Travelers and outdoor enthusiasts pass through Chickaloon on their way to such places as King Mountain State Recreation Site, a popular camping and fishing destination on the banks of the Matanuska River within a mile of the village. Further west is Matanuska Glacier, a 24-mile-long river of ice where outfitters take visitors for treks across the frozen surface or rig them up with crampons and ice axes for an afternoon of ice climbing.
Perhaps the most popular activity in Chickaloon is whitewater rafting on Matanuska River. Guides lead parties of rafters down the river’s famous Lion Head, a stretch of Class III-IV whitewater that often includes a stop to explore the foot of Matanuska Glacier.
Chickaloon is the staging area for a number of outfits that run river rafts, ranging from easy, scenic floats to whitewater adventure.

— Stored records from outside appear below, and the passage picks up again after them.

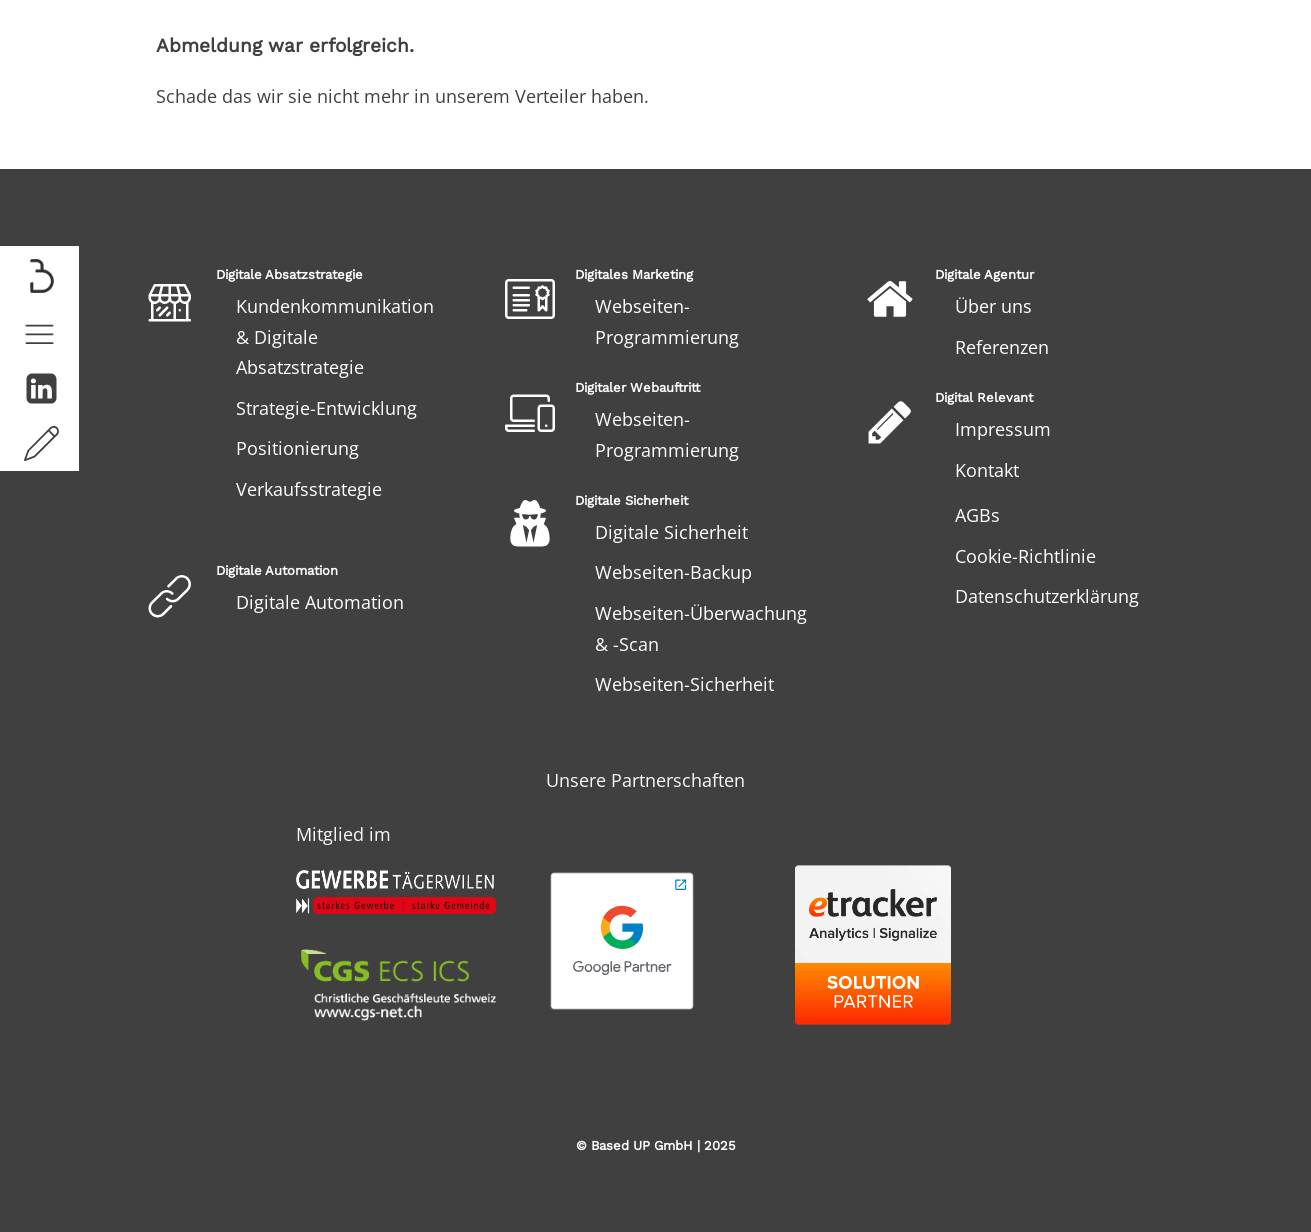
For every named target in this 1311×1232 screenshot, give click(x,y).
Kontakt (987, 470)
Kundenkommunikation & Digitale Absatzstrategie (335, 336)
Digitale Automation (320, 602)
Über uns (993, 306)
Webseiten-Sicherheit (684, 684)
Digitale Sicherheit (671, 532)
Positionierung (297, 448)
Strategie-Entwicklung (326, 408)
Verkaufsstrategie (309, 489)
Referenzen (1002, 347)
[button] (39, 333)
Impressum (1003, 429)
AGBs (977, 515)
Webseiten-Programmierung (667, 321)
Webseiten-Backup (673, 572)
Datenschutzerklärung (1047, 596)
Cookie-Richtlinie (1025, 556)
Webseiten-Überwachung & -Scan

Several companies also provide guided glacier hikes and fishing opportunities abound in the many nearby rivers and lakes.
Originally the area was a center of trade by Athabascan Indians who brought copper, sheep, and goats from the north to swap for salmon, beluga, and fur seals from tribes from the south. In 1898 an army exploration party located a vein of high quality coal near the Chickaloon River. The isolated Chickaloon deposits were not mined until the winter of 1913-1914 when an Alaskan freighter named Jack Dalton used the frozen Matanuska River to haul a shipment of test coal from the area. The next year the U.S. Navy sponsored a coal mining effort in the drainage and as is the case with so many other Alaska mining towns, Chickaloon grew quickly and almost as quickly declined. By 1925, the Navy halted coal mining and in 1958 the area was opened to homesteaders.